#### Records for processing ####
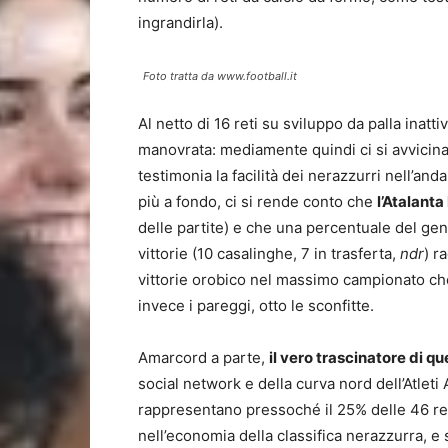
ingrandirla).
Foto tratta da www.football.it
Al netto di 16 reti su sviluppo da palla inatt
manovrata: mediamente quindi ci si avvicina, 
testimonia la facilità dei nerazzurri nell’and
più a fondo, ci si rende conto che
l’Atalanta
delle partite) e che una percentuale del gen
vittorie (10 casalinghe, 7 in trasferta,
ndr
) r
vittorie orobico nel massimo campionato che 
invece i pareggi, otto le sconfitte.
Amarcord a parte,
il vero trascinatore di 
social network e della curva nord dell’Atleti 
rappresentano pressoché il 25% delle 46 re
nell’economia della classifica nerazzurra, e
####
Try it: Leave out the pictures and output the rest of the records exactly.

Exercise response:
ingrandirla).
Foto tratta da www.football.it
Al netto di 16 reti su sviluppo da palla inatt
manovrata: mediamente quindi ci si avvicina, 
testimonia la facilità dei nerazzurri nell’and
più a fondo, ci si rende conto che
l’Atalanta
delle partite) e che una percentuale del gen
vittorie (10 casalinghe, 7 in trasferta,
ndr
) r
vittorie orobico nel massimo campionato che 
invece i pareggi, otto le sconfitte.
Amarcord a parte,
il vero trascinatore di 
social network e della curva nord dell’Atleti 
rappresentano pressoché il 25% delle 46 re
nell’economia della classifica nerazzurra, e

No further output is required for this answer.